- - Sunday, June 18, 2017

Every day there are legions of new economists who dismiss the Donald Trump economic agenda and his forecast of 3 percent growth as a wild-eyed fantasy. The consensus is that the economy “can’t possibly grow at 3 percent” says The Wall Street Journal. “Slow growth is the new norm, so get used to it,” writes Rucir Sharma, Morgan Stanley, chief global strategist at Morgan Stanley in Foreign Affairs magazine this month.

Question: Why does anyone bother to listen to economists anymore? The profession has become an embarrassment and the most respected economists have shown themselves to have as much predictive power on where we are headed as the gypsies who read tarot cards.

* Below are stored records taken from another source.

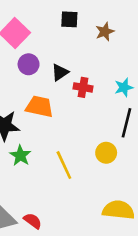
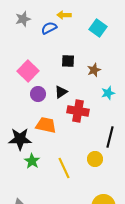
black triangle: (60, 72) -> (61, 92), moved
red cross: (83, 87) -> (78, 111), size x1.5
cyan star: (124, 87) -> (108, 93), moved

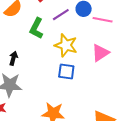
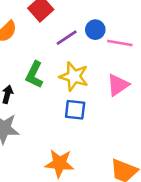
green L-shape: (36, 28) -> (34, 75), moved

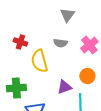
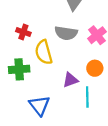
gray semicircle: (60, 43) -> (66, 33), size x1.5
green cross: (16, 88) -> (19, 69), moved

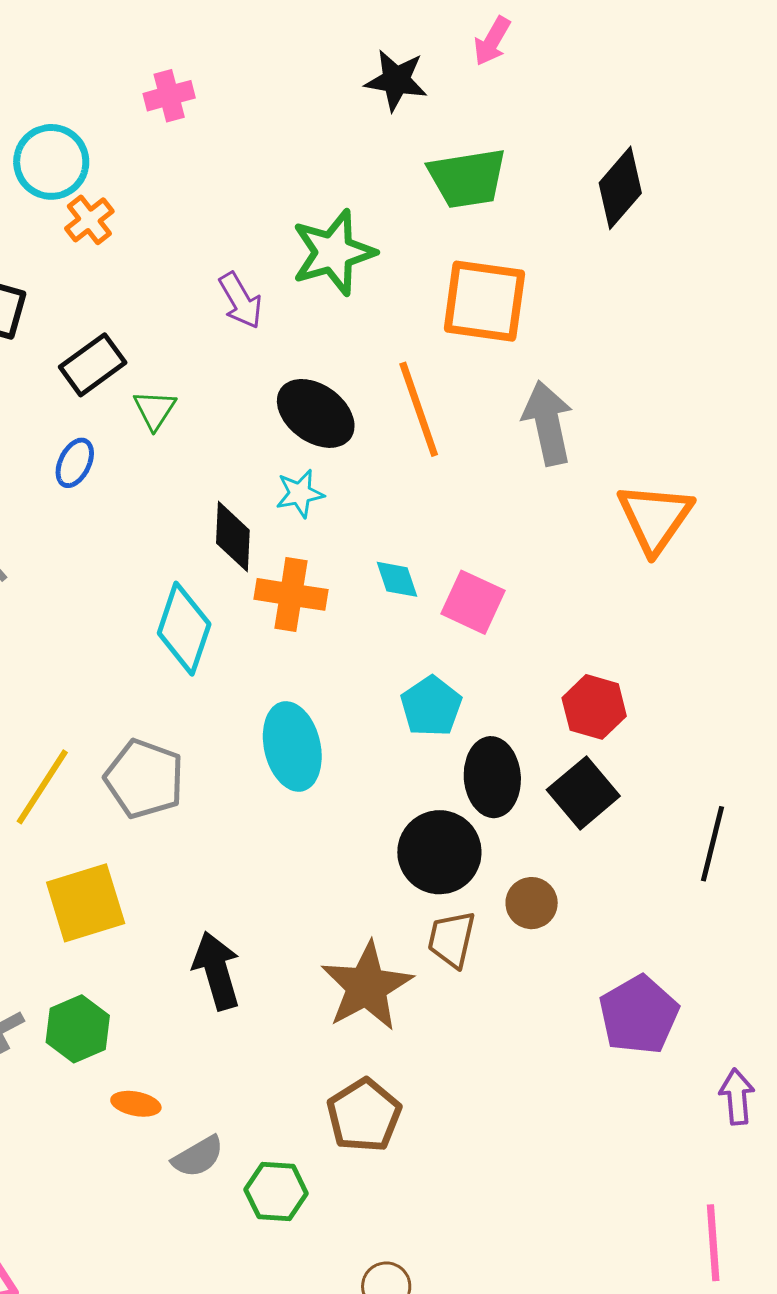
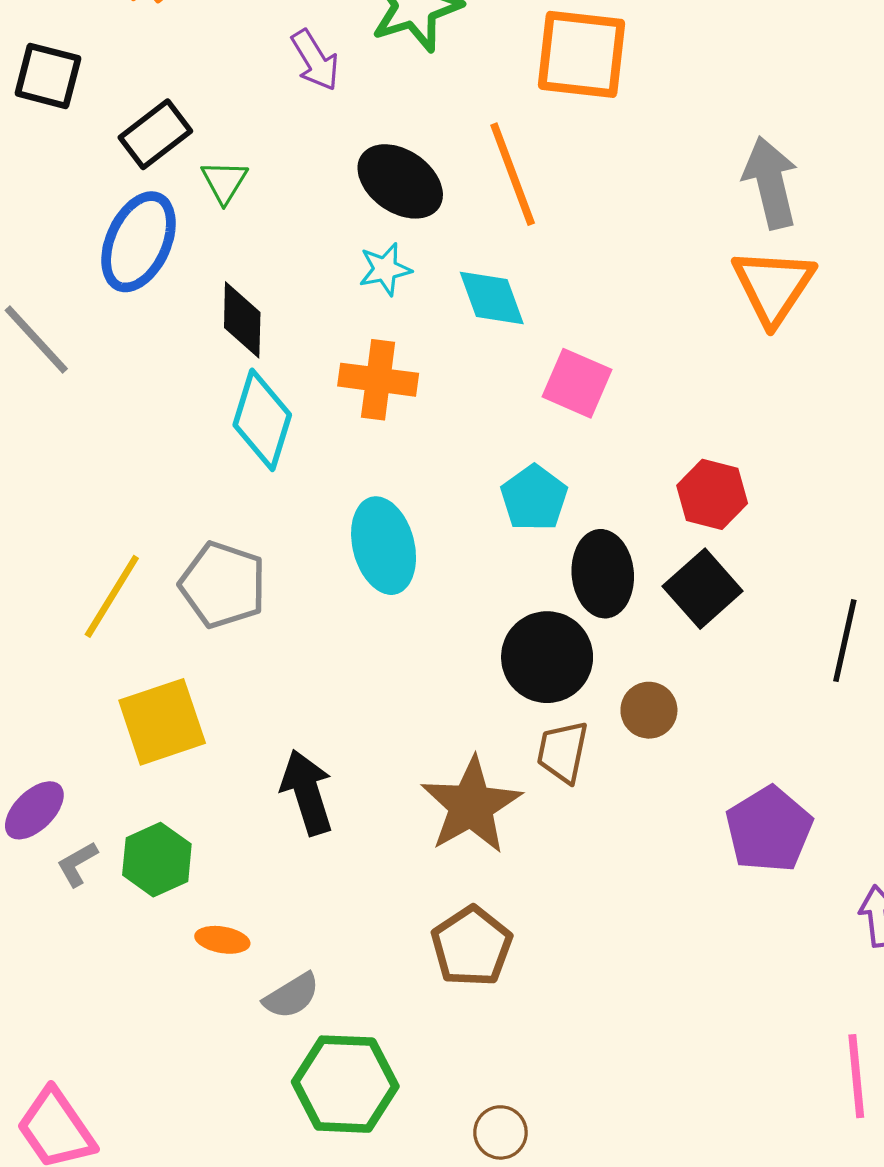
gray arrow: (548, 423) -> (771, 183), moved
blue ellipse: (75, 463) -> (139, 242), size x1.8
black diamond: (233, 537) -> (242, 320), moved
cyan diamond: (397, 579) -> (492, 298), moved, size x1.4
green hexagon: (276, 1192) -> (345, 1084), moved, size x1.5

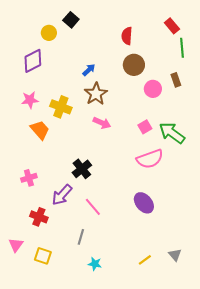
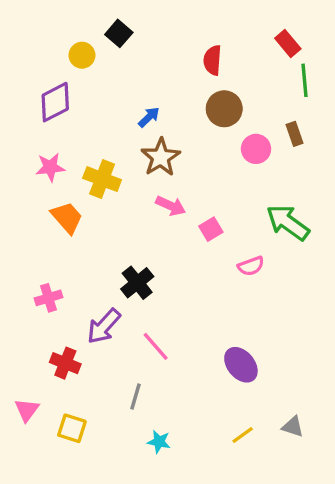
pink square: (145, 127) -> (211, 229), moved
pink semicircle: (150, 159) -> (251, 266), size x0.6
purple ellipse: (144, 203) -> (241, 365), moved
gray triangle: (175, 255) -> (293, 427), turned -32

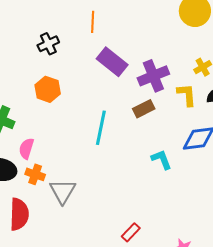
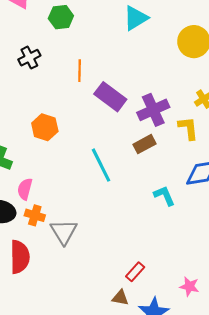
orange line: (93, 22) -> (80, 71), moved
black cross: (48, 44) -> (29, 58), moved
cyan line: (101, 128) -> (101, 165), turned -36

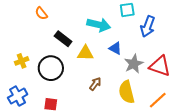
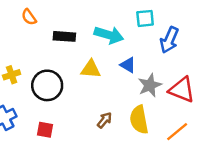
orange semicircle: (41, 13) -> (29, 17), moved
black rectangle: (63, 39) -> (64, 36), moved, turned -36
brown arrow: (95, 84) -> (104, 120), moved

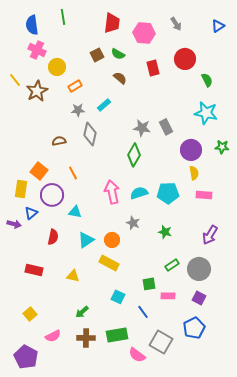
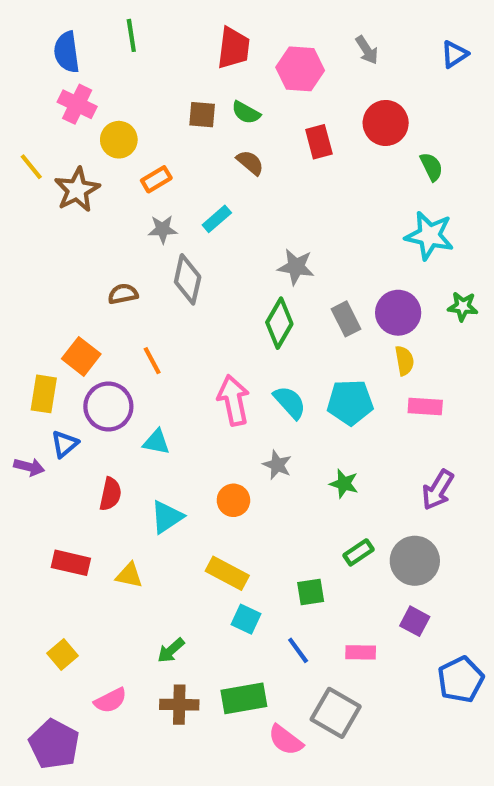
brown square: (97, 55) -> (202, 115), turned 32
gray rectangle: (166, 127) -> (346, 319), moved
cyan semicircle: (139, 193) -> (290, 402), turned 66
cyan triangle: (86, 240) -> (167, 517), moved
yellow rectangle: (109, 263) -> (227, 573), moved
yellow triangle: (73, 276) -> (129, 575), moved
pink rectangle: (168, 296) -> (361, 652), moved
blue pentagon: (194, 328) -> (461, 680), moved

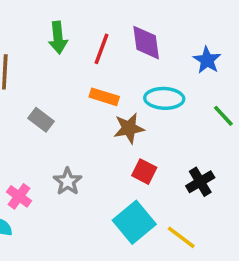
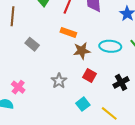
cyan ellipse: (164, 98) -> (110, 46), moved
gray star: (68, 181) -> (59, 81), moved
cyan square: (134, 222) -> (83, 104), size x0.6

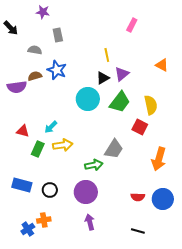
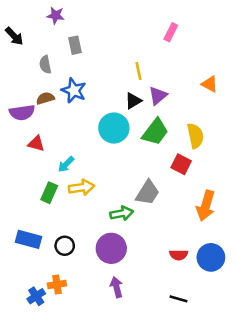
gray semicircle: (35, 50) -> (45, 65), turned -112
red triangle: (23, 131) -> (36, 144), moved

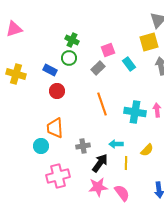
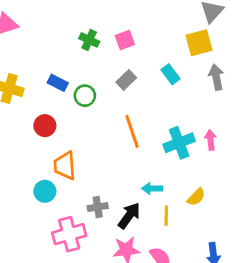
pink square: (108, 50) -> (125, 40), moved
green circle: (69, 58) -> (85, 96), moved
red circle: (57, 91) -> (45, 126), moved
cyan cross: (135, 112) -> (179, 143), turned -30
gray cross: (83, 146) -> (98, 207), moved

Almost all of the economics profession — with a few, ahem, exceptions — bought into the Keynesian idea that what would revive the economy after the Great Recession of 2008-09 was massive government spending “stimulus.” The trillions of dollars of government borrowing here and abroad created a decade-long anemic recovery. The number of jobs created under the Obama stimulus turned out to be fewer than the number we would have had if the government had done nothing — according to the Obama White House’s own analysis. So we got $9 trillion of debt with almost nothing to pay for it.

Amazingly, every Obama budget forecast that annual growth would reach 3.5 to 4.5 percent. Bullish growth was just around the corner (remember Joe Biden’s “Summer of Recovery” tour?) The chart shows the Obama forecasts versus reality.

We never got growth above 3 percent under President Obama and the average growth was 2 percent ending at 1.6 percent. Reality was about 1.5 percentage points below projection, which was about an 80 percent overestimate of growth. Maybe we should have just hired the gypsies with tarot cards. Their predictions couldn’t have been any worse.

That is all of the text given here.